Reasonable doubt is not amenable to mathematical calculation or even analogy to probability. It is a wholly different kind of threshold. Reasonable doubt is binary, not a matter of degree. It is an error for a judge to liken reasonable doubt to a degree of certainty; doing so warrants a new trial (R. v. Bisson,  1 S.C.R. 306).
This is not a probabilistic exercise. No matter what probability threshold one might set, there would be doubts greater than that threshold that would nonetheless not be reasonable doubts if they were not based in the evidence or lack of evidence. The quality and source of the doubt, not merely its magnitude, are critical to determining the reasonableness of the doubt.

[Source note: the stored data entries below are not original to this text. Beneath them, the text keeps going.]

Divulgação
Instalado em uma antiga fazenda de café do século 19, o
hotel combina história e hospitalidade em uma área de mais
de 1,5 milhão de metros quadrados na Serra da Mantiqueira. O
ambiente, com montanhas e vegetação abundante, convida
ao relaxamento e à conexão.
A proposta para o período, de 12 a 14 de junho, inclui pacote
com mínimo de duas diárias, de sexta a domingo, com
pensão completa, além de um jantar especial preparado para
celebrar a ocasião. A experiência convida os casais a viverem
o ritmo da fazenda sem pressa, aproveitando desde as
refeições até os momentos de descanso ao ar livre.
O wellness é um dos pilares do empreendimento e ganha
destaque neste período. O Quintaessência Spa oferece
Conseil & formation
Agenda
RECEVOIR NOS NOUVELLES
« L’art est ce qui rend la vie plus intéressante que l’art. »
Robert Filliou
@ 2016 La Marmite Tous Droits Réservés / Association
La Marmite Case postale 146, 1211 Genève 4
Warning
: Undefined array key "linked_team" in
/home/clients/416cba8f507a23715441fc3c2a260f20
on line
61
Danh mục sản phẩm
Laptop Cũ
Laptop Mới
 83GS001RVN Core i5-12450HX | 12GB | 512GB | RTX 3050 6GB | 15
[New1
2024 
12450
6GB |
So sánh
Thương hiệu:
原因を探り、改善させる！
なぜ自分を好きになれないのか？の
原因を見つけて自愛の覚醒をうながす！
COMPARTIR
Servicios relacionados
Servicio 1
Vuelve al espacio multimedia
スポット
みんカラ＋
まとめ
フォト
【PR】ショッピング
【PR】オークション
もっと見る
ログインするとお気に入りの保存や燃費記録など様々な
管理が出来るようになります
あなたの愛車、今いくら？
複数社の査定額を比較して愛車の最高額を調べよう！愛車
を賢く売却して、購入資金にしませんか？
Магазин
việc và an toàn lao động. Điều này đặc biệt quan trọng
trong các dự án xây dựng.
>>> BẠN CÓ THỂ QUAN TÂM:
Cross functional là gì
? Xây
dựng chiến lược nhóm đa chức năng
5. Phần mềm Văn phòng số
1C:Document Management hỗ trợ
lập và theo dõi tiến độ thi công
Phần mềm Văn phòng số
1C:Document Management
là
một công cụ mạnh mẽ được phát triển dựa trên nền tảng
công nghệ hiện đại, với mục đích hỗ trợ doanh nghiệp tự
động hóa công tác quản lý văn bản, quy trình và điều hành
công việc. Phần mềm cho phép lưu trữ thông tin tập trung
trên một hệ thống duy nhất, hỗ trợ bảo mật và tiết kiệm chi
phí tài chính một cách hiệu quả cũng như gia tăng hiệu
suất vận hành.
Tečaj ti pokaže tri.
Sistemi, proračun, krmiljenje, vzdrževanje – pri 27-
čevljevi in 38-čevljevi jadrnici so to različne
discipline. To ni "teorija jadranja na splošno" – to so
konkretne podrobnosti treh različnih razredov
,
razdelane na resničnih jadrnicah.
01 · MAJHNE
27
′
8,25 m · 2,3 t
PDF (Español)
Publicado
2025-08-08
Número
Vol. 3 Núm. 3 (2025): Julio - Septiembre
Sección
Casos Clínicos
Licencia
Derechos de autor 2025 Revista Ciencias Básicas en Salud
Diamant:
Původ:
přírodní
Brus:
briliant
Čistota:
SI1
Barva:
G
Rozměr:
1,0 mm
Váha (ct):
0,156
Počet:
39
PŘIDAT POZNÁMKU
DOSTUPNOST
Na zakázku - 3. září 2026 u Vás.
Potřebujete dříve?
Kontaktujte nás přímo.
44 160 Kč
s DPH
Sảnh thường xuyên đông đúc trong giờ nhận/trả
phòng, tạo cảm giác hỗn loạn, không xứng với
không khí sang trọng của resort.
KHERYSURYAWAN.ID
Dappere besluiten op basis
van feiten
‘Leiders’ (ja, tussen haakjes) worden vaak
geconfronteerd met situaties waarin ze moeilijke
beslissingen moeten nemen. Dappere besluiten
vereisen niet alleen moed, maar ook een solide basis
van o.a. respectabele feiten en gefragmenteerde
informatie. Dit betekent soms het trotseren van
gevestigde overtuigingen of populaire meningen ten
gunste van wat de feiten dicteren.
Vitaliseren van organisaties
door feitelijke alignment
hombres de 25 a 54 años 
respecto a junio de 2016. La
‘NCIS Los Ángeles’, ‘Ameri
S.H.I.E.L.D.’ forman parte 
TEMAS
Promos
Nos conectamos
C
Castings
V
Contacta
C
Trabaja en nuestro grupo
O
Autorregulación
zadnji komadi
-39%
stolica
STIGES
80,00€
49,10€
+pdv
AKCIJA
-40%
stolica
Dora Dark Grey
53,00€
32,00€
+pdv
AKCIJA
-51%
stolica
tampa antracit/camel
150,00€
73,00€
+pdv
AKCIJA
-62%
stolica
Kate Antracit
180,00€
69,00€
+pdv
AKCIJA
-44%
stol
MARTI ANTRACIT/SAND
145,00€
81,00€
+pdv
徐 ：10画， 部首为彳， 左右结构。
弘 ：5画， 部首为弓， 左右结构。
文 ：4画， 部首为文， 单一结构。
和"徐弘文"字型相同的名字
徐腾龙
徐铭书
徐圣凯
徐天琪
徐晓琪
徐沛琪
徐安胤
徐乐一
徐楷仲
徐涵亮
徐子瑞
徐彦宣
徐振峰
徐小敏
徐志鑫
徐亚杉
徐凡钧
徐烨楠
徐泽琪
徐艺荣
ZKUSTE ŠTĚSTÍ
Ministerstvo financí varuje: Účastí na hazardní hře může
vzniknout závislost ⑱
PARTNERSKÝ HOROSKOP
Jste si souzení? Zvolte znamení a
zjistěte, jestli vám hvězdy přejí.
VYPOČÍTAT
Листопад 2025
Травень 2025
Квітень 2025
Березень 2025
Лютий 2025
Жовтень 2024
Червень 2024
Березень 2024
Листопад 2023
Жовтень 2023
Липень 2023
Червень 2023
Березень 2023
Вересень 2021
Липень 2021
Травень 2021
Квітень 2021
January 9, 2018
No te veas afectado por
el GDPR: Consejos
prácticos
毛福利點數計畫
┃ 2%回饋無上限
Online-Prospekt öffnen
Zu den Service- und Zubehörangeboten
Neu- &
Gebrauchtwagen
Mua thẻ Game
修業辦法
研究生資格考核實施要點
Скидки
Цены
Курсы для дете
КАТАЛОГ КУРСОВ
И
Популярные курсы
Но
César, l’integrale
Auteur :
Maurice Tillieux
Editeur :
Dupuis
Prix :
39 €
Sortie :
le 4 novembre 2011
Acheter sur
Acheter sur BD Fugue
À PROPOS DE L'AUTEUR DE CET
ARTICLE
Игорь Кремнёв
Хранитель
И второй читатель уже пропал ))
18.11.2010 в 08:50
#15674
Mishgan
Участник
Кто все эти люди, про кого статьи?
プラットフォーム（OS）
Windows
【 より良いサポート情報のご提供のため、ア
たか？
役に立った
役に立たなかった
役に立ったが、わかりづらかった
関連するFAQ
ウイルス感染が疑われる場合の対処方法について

The Supreme Court of Canada has explained (R. v. Lifchus,  3 S.C.R. 320):
the standard of proof beyond a reasonable doubt is inextricably intertwined with that principle fundamental to all criminal trials, the presumption of innocence;
the burden of proof rests on the prosecution throughout the trial and never shifts to the accused;
a reasonable doubt is not a doubt based upon sympathy or prejudice;
rather, it is based upon reason and common sense;
it is logically connected to the evidence or absence of evidence;
it does not involve proof to an absolute certainty; it is not proof beyond any doubt nor is it an imaginary or frivolous doubt; and
more is required than proof that the accused is probably guilty ‑‑ a jury which concludes only that the accused is probably guilty must acquit.